I twisted awkwardly to look at Mrs. Finkton. My eyes were clearly asking for permission, because Mrs. Finkton laughed and waved her hand at me. I turned back to my tall interloper and introduced myself.

“Howard Mack,” I said firmly. The look in her eyes was one of amusement, no doubt a result of a young man in his mid-twenties asking a woman of upward of 70 for permission to dance with another woman.

“Chris,” she replied. “It’s a pleasure to meet you.”

The music started and I flinched. Even as my right arm slid behind her shoulder blade, I was snapping out the beat with my left hand. Too fast. Way too fast.

Chris noticed. “Do you Bal at all?” She asked innocently.

I flinched again. Balboa had evolved as a response to crowded dance floors and fast music — a dignified but extremely close dance that depended on leading based on which foot you put your weight on — and having a close enough body connection to communicate those leads to a partner. I’d taken a 6 week introduction to Bal — but getting through a whole dance?

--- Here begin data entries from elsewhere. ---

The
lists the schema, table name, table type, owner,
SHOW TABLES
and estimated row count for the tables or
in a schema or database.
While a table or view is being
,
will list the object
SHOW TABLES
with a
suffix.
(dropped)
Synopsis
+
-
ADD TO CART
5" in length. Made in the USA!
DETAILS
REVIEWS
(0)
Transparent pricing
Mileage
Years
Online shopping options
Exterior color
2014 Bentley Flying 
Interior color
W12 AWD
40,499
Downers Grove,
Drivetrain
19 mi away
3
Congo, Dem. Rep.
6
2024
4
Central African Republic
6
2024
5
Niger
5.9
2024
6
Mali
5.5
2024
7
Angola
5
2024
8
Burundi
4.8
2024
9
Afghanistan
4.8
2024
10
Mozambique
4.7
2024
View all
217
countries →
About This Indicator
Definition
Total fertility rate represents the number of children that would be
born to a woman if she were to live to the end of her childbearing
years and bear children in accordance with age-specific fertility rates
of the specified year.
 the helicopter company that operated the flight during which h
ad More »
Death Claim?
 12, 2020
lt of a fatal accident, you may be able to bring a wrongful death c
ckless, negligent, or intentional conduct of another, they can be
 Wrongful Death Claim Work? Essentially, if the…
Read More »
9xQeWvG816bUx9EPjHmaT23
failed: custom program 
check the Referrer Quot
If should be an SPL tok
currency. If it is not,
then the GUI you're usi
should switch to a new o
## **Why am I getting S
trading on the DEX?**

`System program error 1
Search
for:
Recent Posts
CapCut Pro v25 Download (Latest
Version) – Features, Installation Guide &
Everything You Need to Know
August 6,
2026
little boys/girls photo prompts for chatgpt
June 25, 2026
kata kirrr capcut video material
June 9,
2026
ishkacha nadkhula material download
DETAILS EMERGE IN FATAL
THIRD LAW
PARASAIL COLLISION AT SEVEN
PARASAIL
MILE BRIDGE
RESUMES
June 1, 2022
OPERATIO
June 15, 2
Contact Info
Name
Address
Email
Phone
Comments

“Only a little, I’m afraid,” I answered.

“Me too,” she responded, shifting hand and body positions.

It took me less than a bar to figure out she was lying. Her balboa was superb, from the firm frame to the exquisitely freelanced footwork. Meanwhile, I was slogging through my ‘step,step, hold, step’ and my ‘step, step, step, hold’ basic movements with a persistence I hadn’t shown since I’d taken the class almost for years ago. Occasionally I’d throw in a “throw out” and once I even switched into 32 bars of some very fast lindy. But for the most part it was basic bal.

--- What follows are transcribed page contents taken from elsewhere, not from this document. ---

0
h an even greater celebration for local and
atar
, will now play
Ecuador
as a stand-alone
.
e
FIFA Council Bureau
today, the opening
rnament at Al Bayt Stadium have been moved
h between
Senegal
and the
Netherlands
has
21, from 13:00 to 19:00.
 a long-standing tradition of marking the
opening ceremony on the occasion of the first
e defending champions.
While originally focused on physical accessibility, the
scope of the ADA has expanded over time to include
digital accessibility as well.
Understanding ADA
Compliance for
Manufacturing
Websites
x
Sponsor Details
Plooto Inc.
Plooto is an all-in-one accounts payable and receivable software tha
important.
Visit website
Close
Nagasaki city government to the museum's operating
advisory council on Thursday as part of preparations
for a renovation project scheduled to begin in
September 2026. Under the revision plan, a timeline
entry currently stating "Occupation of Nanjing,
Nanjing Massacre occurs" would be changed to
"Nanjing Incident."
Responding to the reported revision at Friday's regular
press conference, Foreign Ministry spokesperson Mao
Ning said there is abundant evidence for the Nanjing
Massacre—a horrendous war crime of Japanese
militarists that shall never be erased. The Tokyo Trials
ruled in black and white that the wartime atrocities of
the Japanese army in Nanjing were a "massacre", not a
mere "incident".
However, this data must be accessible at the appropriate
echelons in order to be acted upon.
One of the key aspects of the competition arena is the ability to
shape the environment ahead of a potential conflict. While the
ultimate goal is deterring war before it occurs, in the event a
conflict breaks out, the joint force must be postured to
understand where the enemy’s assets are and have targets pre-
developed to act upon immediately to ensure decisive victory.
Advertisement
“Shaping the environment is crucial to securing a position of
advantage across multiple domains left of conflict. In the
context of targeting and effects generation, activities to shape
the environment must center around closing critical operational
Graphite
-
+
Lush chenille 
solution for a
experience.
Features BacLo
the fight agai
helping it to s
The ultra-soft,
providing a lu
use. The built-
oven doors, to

As the song came to a close I debated my final move. My thoughts were interrupted by the bands’ final flourish, coming just a few bars before I expected. Before I knew what I was doing, I’d spun Chris into a dip. She executed it flawlessly, and just like that, the dance was over.

“Thank you Howard.”

“Thank you.”

I walked back off the dance floor to Mrs. Finkton. Her eyes were gleaming. “You looked fantastic out there.”

I grinned sheepishly, “I need to brush up on my bal.”

“Nonsense,” she answered. Then she looked at me, puzzled, and asked, “You do know who that is don’t you?”

My eyebrows crinkled, and I got that almost forgotten feeling in my stomach — of being called on in class and knowing I should know the answer.

“Chris Throne — she’s running for Congress.”

Then it rushed in. Republican primary. New to politics. Great early reviews. Hopeless district.

It wasn’t until I got home that I found the note she had left in my back pocket.